L’episodio ha provocato una discussione accesa a livello locale e nazionale. Il sindaco di Milano, Giuseppe Sala, ha commentato ammettendo lo sgomento dei cittadini: ha ricordato che, secondo le leggi, una condanna di 14 anni può prevedere uscite anticipate e permessi anche in tempi ritenuti relativamente brevi dagli osservatori esterni. Questo ha acceso un dibattito sulla possibilità e i limiti delle misure alternative alla detenzione.

A livello politico, per Forza Italia e Fratelli d’Italia il caso rappresenta un fallimento nella valutazione della magistratura. Maurizio Gasparri ha chiesto di individuare le responsabilità e sanzionare chi ha commesso eventuali errori. Sono state avanzate interrogazioni parlamentari e richieste di ispezione al ministero della Giustizia per chiarire le dinamiche che hanno portato a questa tragedia.

La posizione dell’associazione antigone sulle misure alternative e la recidiva

L’associazione Antigone, presente nelle carceri italiane da 35 anni, ha fornito una risposta alle polemiche emerse.

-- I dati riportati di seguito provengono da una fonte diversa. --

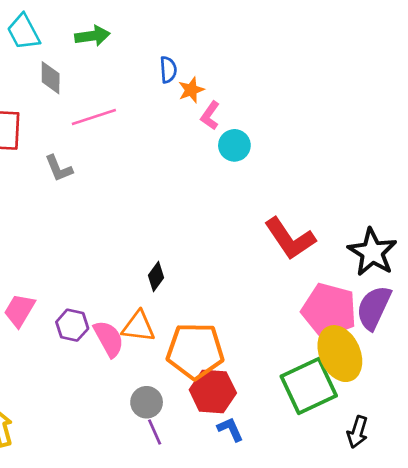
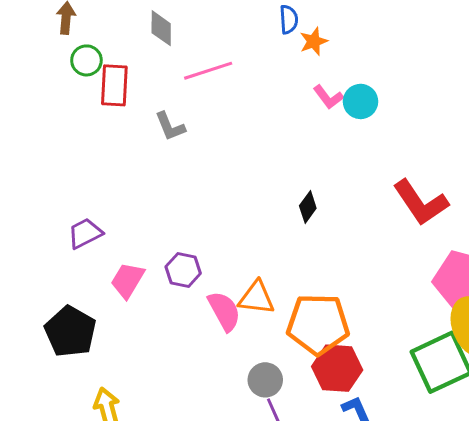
pink L-shape: (210, 116) -> (328, 97), moved, turned -72
black diamond: (156, 277) -> (308, 207), moved
purple hexagon: (72, 325) -> (183, 270), moved

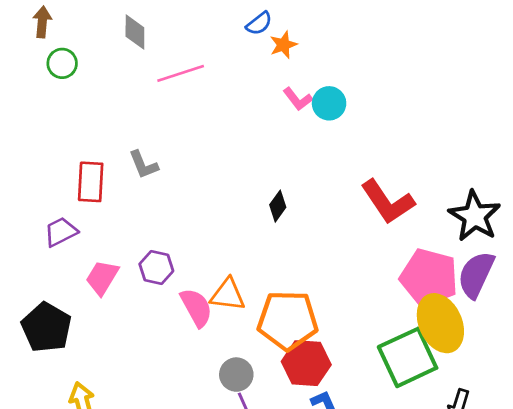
blue semicircle: (289, 19) -> (259, 23), turned 56
red rectangle: (114, 85) -> (91, 182), moved
gray L-shape: (170, 126) -> (144, 165), moved

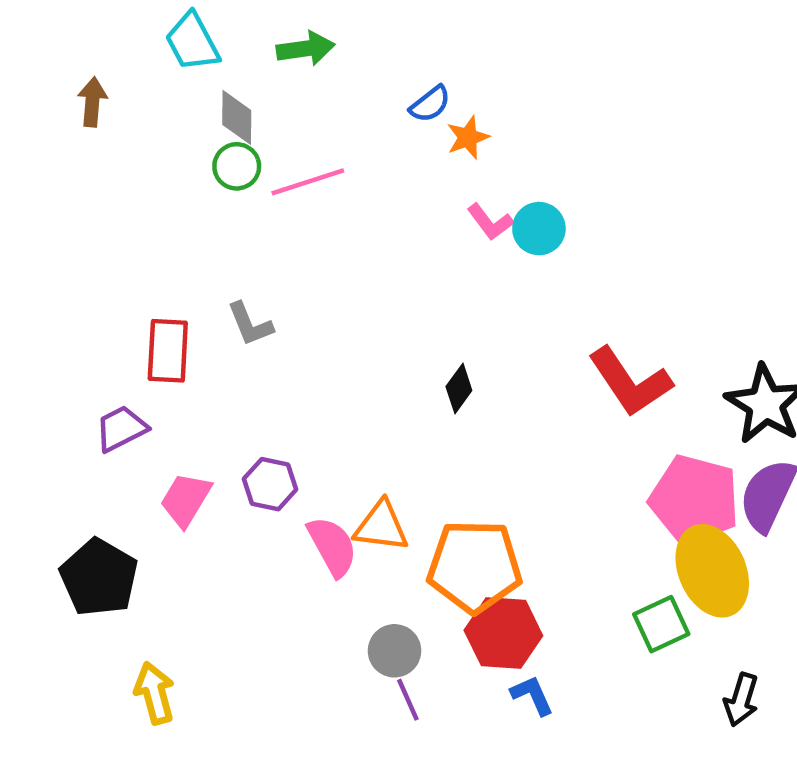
green circle: (62, 63) -> (237, 166), moved
green square: (408, 357) -> (661, 624), size x0.6

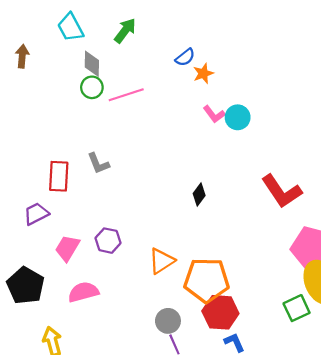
green arrow: (306, 49) -> (125, 31), turned -45
orange triangle: (381, 526) -> (162, 261), turned -40
pink semicircle: (332, 546) -> (83, 292), moved, turned -76

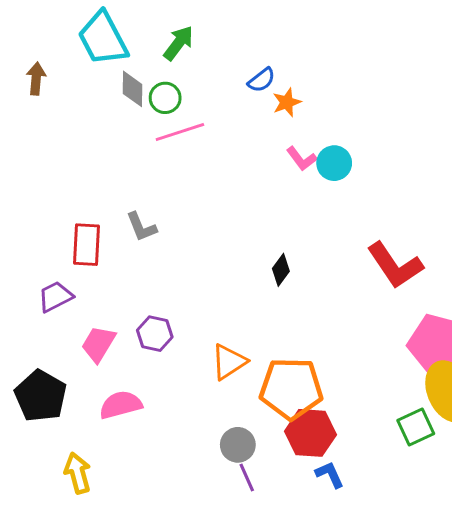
cyan trapezoid: (70, 27) -> (103, 39), size x1.4
green circle: (92, 87) -> (165, 98), moved

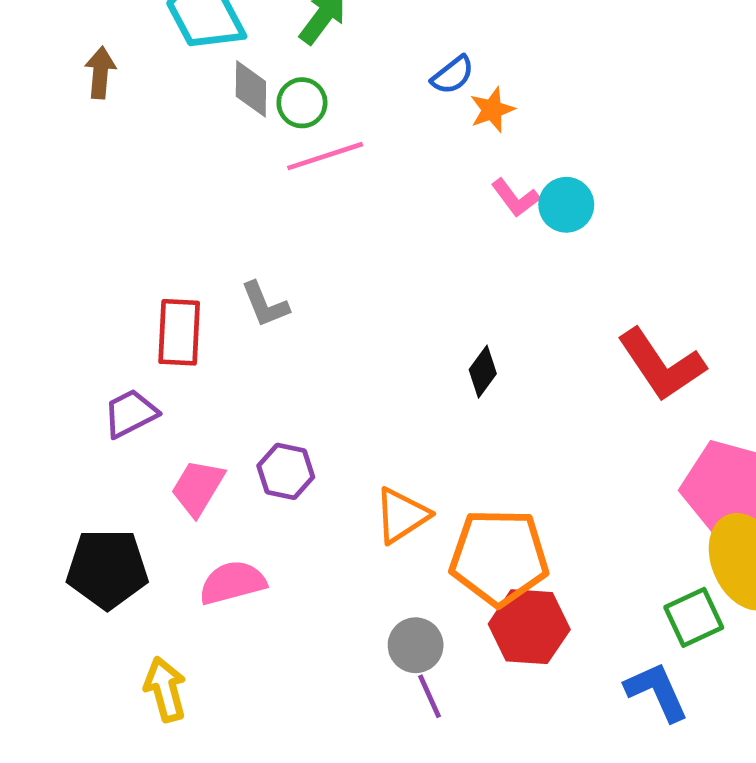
black pentagon: (41, 396) -> (107, 569), turned -30
blue L-shape: (330, 475) -> (657, 692), moved, size x1.4

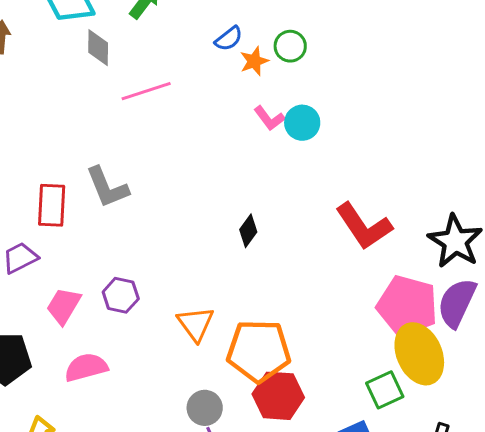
green circle: (302, 103) -> (290, 46), moved
gray L-shape: (265, 304) -> (107, 187), size x1.4
orange triangle: (402, 515) -> (196, 324), turned -33

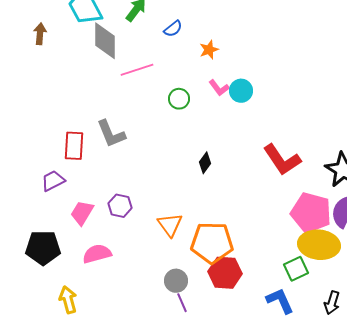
blue semicircle: (229, 39) -> (173, 29), moved
green circle: (290, 46) -> (179, 99), moved
gray diamond: (98, 48) -> (105, 41), size x1.5
yellow ellipse: (419, 354) -> (319, 245), turned -60

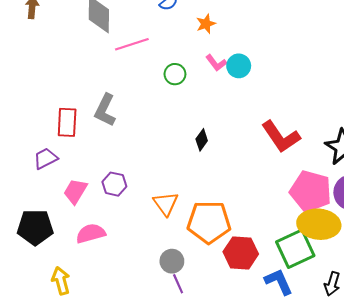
gray L-shape: (111, 134) -> (105, 110), turned 48
green square: (296, 269) -> (295, 249), size x1.5
red hexagon: (225, 273) -> (241, 253), moved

Il presidente Patrizio Gonnella ha difeso le misure alternative, considerando il loro ruolo fondamentale per la gestione del sovraffollamento carcerario e per prevenire la recidiva. Ha sottolineato che meno dell’1% delle misure di comunità viene revocato a causa di nuovi reati, mentre la recidiva tra i detenuti che scontano l’intera pena in carcere supera il 70%.

Al 15 marzo 2025, in Italia quasi centomila persone eseguivano misure di comunità, un numero crescente negli ultimi anni. Senza questi strumenti la situazione delle carceri sarebbe esplosiva. Secondo Antigone, mettere in discussione l’intero sistema a causa di un singolo episodio rischia di compromettere la sicurezza generale, anziché migliorarla.

L’impatto sulla città di milano e le riflessioni sulla sicurezza

Il dramma consumatosi nel centro di Milano ha lasciato una città sotto shock. Un luogo simbolo come il Duomo ha assistito al gesto estremo di un uomo che ha tolto la vita a una collega e poi si è tolto la propria. La sicurezza dei lavoratori coinvolti, ma anche quella dei cittadini, torna così al centro delle preoccupazioni.

Il caso ha spinto istituzioni e opinione pubblica a interrogarsi sulla gestione della giustizia penale a Milano. Il bilanciamento tra reinserimento e tutela della sicurezza resta una sfida complessa, che ora deve confrontarsi con le conseguenze di questa tragedia.